AI infrastructure occupies the core value growth of the industrial chain
According to a report by Grand View Research, the global cloud AI market is estimated to be worth $62.63 billion in 2023, and is projected to grow to $647.6 billion by 2030, with a compound annual growth rate of 39.6%. This data reflects the growth potential of cloud AI services and their significant share in the entire AI industrial chain.
Narrative logic of AI + Web3 infrastructure projects
The demand for distributed AI infrastructure is strong and has long-term growth potential, making it a field that is easy to narrate and favored by capital. Currently, the main projects in the infrastructure layer of the AI + Web3 industry are primarily framed around decentralized computing networks, with low cost as the main advantage and token incentives as the primary method for network expansion, serving AI + Web3 clients as the main goal. It mainly includes two levels:
1. A pure decentralized cloud computing resource sharing and leasing platform: There are many early AI projects, such as Render Network, Akash Network, etc.;
Computing power resources are the main competitive advantage: core competitive advantages and resources often involve access to a large number of computing power providers, quickly establishing their foundational networks while offering user-friendly products to clients.
Low product thresholds and fast launch speeds: For mature products like Render Network and Akash Network, tangible growth data is already visible, providing a certain competitive advantage.
Homogenization of new entrants' products: Due to the current hot spots in the sector and the low thresholds for such products, a large number of projects focused on shared computing power and computing power leasing have recently emerged; however, the products are relatively homogeneous, necessitating more differentiated competitive advantages.
Tending to serve clients with simple computing needs: For instance, Render Network primarily serves rendering needs, while Akash Network's resource offerings include more CPU.

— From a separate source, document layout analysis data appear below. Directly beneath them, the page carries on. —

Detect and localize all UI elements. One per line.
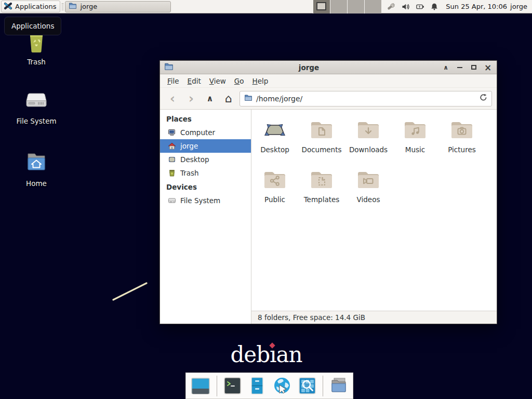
home-icon — [168, 142, 176, 150]
taskbar-window-button[interactable]: jorge — [65, 1, 171, 12]
trash-icon — [24, 45, 48, 55]
sidebar-item-label: Computer — [180, 128, 215, 137]
folder-item-label: Public — [251, 195, 298, 204]
public-folder-icon — [262, 167, 287, 192]
debian-logo-text: an — [276, 342, 302, 367]
home-button[interactable]: ⌂ — [221, 91, 236, 107]
workspace-2[interactable] — [330, 0, 347, 14]
application-finder-launcher[interactable] — [298, 376, 317, 395]
file-manager-launcher[interactable] — [248, 376, 267, 395]
menu-help[interactable]: Help — [248, 75, 273, 87]
sidebar-item-file-system[interactable]: File System — [160, 194, 251, 207]
folder-item-public[interactable]: Public — [251, 165, 298, 215]
toolbar: ‹ › ∧ ⌂ /home/jorge/ — [160, 88, 497, 110]
window-title: jorge — [177, 63, 441, 72]
sidebar-item-label: Trash — [180, 169, 199, 177]
terminal-icon — [223, 376, 242, 395]
panel-username: jorge — [510, 3, 527, 10]
workspace-window-preview — [316, 2, 326, 10]
sidebar-header-places: Places — [160, 112, 251, 126]
pictures-folder-icon — [449, 117, 474, 142]
folder-item-label: Videos — [345, 195, 392, 204]
reload-icon[interactable] — [480, 94, 487, 103]
sidebar-item-computer[interactable]: Computer — [160, 126, 251, 139]
applications-menu-label: Applications — [15, 3, 56, 10]
minimize-button[interactable] — [455, 63, 464, 72]
folder-launcher[interactable] — [329, 376, 349, 396]
folder-item-label: Pictures — [438, 145, 485, 154]
desktop-pad-icon — [262, 117, 287, 142]
folder-item-label: Templates — [298, 195, 345, 204]
folder-item-music[interactable]: Music — [392, 115, 438, 165]
peripheral-icon[interactable] — [387, 2, 396, 11]
show-desktop-button[interactable] — [190, 376, 211, 396]
applications-tooltip: Applications — [4, 17, 61, 35]
icon-view[interactable]: Desktop Documents — [251, 110, 497, 311]
home-folder-icon — [24, 167, 49, 177]
menu-view[interactable]: View — [205, 75, 230, 87]
workspace-4[interactable] — [364, 0, 381, 14]
taskbar-folder-icon — [69, 2, 77, 11]
sidebar-item-label: jorge — [180, 142, 198, 150]
terminal-launcher[interactable] — [223, 376, 242, 395]
hard-drive-icon — [24, 104, 49, 114]
desktop-icon-label: File System — [11, 117, 61, 125]
workspace-1[interactable] — [313, 0, 330, 14]
path-folder-icon — [244, 94, 252, 104]
wallpaper-streak — [111, 281, 149, 302]
folder-item-desktop[interactable]: Desktop — [251, 115, 298, 165]
location-bar[interactable]: /home/jorge/ — [240, 91, 492, 107]
folder-item-label: Downloads — [345, 145, 392, 154]
volume-icon[interactable] — [402, 3, 410, 11]
panel-clock[interactable]: Sun 25 Apr, 10:06 — [446, 3, 507, 10]
top-panel: Applications jorge — [0, 0, 532, 14]
folder-item-downloads[interactable]: Downloads — [345, 115, 392, 165]
videos-folder-icon — [356, 167, 381, 192]
shade-button[interactable]: ∧ — [441, 63, 450, 72]
back-button[interactable]: ‹ — [165, 91, 180, 107]
documents-folder-icon — [309, 117, 334, 142]
downloads-folder-icon — [356, 117, 381, 142]
globe-browser-icon — [272, 376, 292, 396]
menu-file[interactable]: File — [163, 75, 183, 87]
sidebar: Places Computer jorge — [160, 110, 251, 324]
sidebar-item-label: File System — [180, 196, 220, 205]
path-text[interactable]: /home/jorge/ — [256, 95, 476, 103]
window-folder-icon — [164, 62, 174, 73]
desktop-icon-file-system[interactable]: File System — [11, 87, 61, 125]
templates-folder-icon — [309, 167, 334, 192]
sidebar-item-trash[interactable]: Trash — [160, 166, 251, 180]
forward-button[interactable]: › — [183, 91, 199, 107]
menu-edit[interactable]: Edit — [183, 75, 205, 87]
workspace-3[interactable] — [347, 0, 364, 14]
trash-mini-icon — [168, 169, 176, 177]
notifications-icon[interactable] — [430, 3, 438, 11]
folder-item-label: Desktop — [251, 145, 298, 154]
web-browser-launcher[interactable] — [272, 376, 292, 396]
folder-item-videos[interactable]: Videos — [345, 165, 392, 215]
desktop-icon-label: Home — [11, 179, 61, 188]
dock-folder-icon — [329, 376, 349, 396]
maximize-icon — [471, 65, 476, 70]
menu-go[interactable]: Go — [230, 75, 248, 87]
folder-item-pictures[interactable]: Pictures — [438, 115, 485, 165]
sidebar-item-desktop[interactable]: Desktop — [160, 153, 251, 166]
up-button[interactable]: ∧ — [202, 91, 218, 107]
system-tray — [387, 2, 438, 11]
debian-logo: debıan — [205, 342, 327, 367]
folder-item-documents[interactable]: Documents — [298, 115, 345, 165]
dock-separator — [217, 376, 217, 396]
battery-icon[interactable] — [416, 3, 424, 11]
window-titlebar[interactable]: jorge ∧ × — [160, 61, 497, 74]
file-cabinet-icon — [248, 376, 267, 395]
computer-icon — [168, 128, 176, 137]
menubar: File Edit View Go Help — [160, 74, 497, 88]
folder-item-label: Documents — [298, 145, 345, 154]
sidebar-item-jorge[interactable]: jorge — [160, 139, 251, 153]
applications-menu-button[interactable]: Applications — [1, 1, 60, 12]
maximize-button[interactable] — [469, 63, 478, 72]
debian-logo-text: deb — [230, 342, 270, 367]
folder-item-templates[interactable]: Templates — [298, 165, 345, 215]
desktop-icon-home[interactable]: Home — [11, 150, 61, 188]
close-button[interactable]: × — [483, 63, 493, 72]
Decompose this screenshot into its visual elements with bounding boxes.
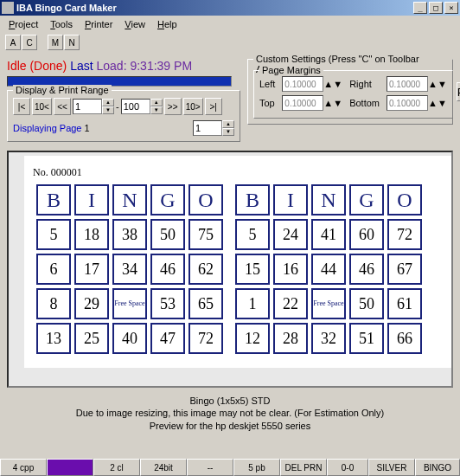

2. Providing decentralized computing + ML workflow services: There are many recently funded emerging projects, such as Gensyn, io.net, Ritual, etc.;
Decentralized computing elevates valuation foundations. Since computing power is a certain narrative in AI development, projects with a foundation in computing power often have more stable and high-potential business models, resulting in higher valuations compared to purely intermediary layer projects.
Intermediary layer services provide differentiated advantages. The services of the intermediary layer are parts of these computing power infrastructures that have competitive advantages, such as oracles and validators that synchronize on-chain and off-chain computations for AI, as well as deployment and management tools for the overall AI workflow.